2. The utility of predicting actual age in disease populations: We fully agree with the reviewer that the difference between chronological age and brain age is a clinically meaningful biomarker. However, NeoroTree is not solely designed to predict age accurately. Instead, it uses age as a modulation variable to explore how FC patterns vary with age across different clinical groups (e.g., cannabis users, schizophrenia patients).

3. In the revised version, we conduct the prediction of brain ages among healthy controls, while comparing the prediction accuracy from patients with addictive disorders.

M1 & W2: The study's evaluation is limited by using only two datasets, including disorder representation, dataset heterogeneity, and demographic diversity.

We thank the reviewer concern for data diversity! Due to data privacy concerns and the limited availability of public fMRI data for individuals with mental disorders that also include demographic information. We believe our proposed NeuroTree method's contributions are beneficial not only for decoding specific disease fMRI datasets but also extend to broader research applications such as EEG in neuroscience.

M2: Summary statistics of demographics in two datasets and sample size. We thank the reviewer for taking the time to review our work. Due to page limitations, we have placed the demographic statistics details for both datasets in Appendix H. Dataset. The total Cannabis sample size is 323 and COBRE is 142.

W1: Model computational cost and complexity, and the scalability for future studies.

We appreciate for pointing out this issue. 1).Computational cost: We have additionally supplemented experiments conducted for 100 epochs including a comparative table of computational costs with and without parameters ($\theta$,$\Gamma$,$\lambda$) across two datasets.
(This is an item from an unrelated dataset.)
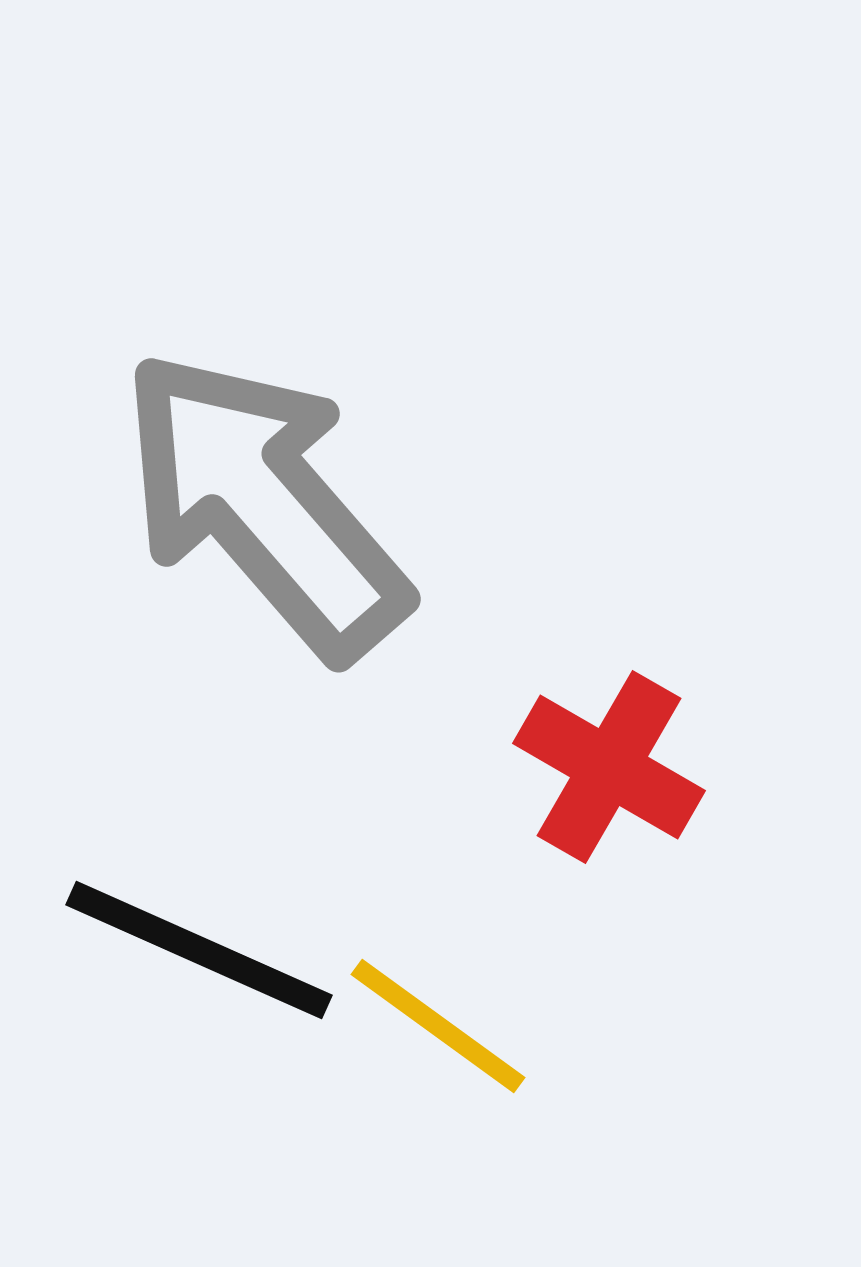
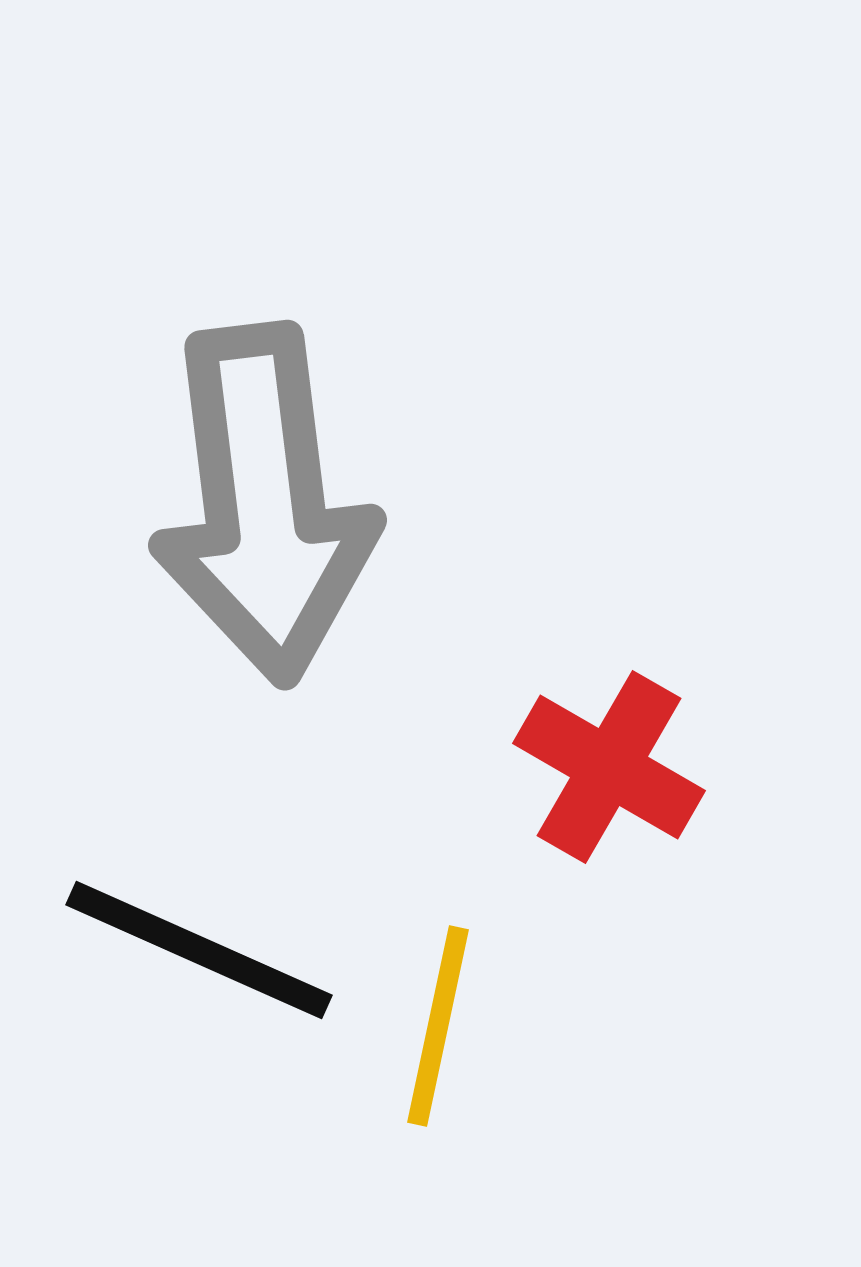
gray arrow: rotated 146 degrees counterclockwise
yellow line: rotated 66 degrees clockwise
To facilitate comparison of computational costs, we have included a Graph Transformer-based module with higher computational cost for comparison in the table below:

2). Code Implementation: In addition, the model we designed can be easily trained on a personal computer (include GPU, Google Colab Jupyter Notebook), the related environment setting can be found in our paper Appendix G Table 4. Compared to Graph Transformer modules with their extensive matrix calculations, NeuroTree significantly reduces computational demands through strategic parameter configurations. Additionally, NeuroTree enables researchers to observe parameter effects, enhancing model interpretability in alignment with specific research objectives.

W3: Low reproducibility: No code/models are provided. Thank you very much for the reviewer's discussion on the reproducibility of our research!

1). Code acquisition: We will release the complete code (including tree plot) and processed fMRI data on GitHub at the camera-ready stage when the paper is accepted.

2). Reproducible: We demonstrate relevant links to the training and testing process in Tensorboard according to the reviewer's (gVcG) suggestion for your reference:https://anonymous.4open.science/r/anonymous_ICML/anonymous_loss_comparison.png

O1: Redundant Sentence Correction. We appreciate your careful review and corrections! We express our sincere apologies regarding the extra sentence mistake. We have corrected the English grammar expression to maintain logic. However, current approaches face two fundamental limitations. First, .. Second,..

O2 & O3: Consider (1) clearly distinguishing between matrix and scalar values in equations, and (2) specifying the dimensions of each matrix. We thank the reviewer for the detailed review of our work! We have added explanations for $\sigma$ being the sigmoid function in Eq (1) and $\eta, \rho \in \mathbb{R}^+$ for the scalar values in Eq (2) of the paper. We clarify that the external input vector $u(t) \in \mathbb{R}^{v}$ interacts with the external stimulus encoding matrix $C \in \mathbb{R}^{v \times v}$, while both the static adjacency matrix $A^{s} \in \mathbb{R}^{v \times v}$ and the time-dependent dynamic adjacency matrix $A^{d}(t) \in \mathbb{R}^{v \times v}$ contribute to the overall network connectivity at time $t$, and $D^{-\frac{1}{2}} A D^{-\frac{1}{2}} H^{(l-1)} W^{(l-1)} \in \mathbb{R}^{v \times d_{\text{out}}}$ with output $d$ dimension.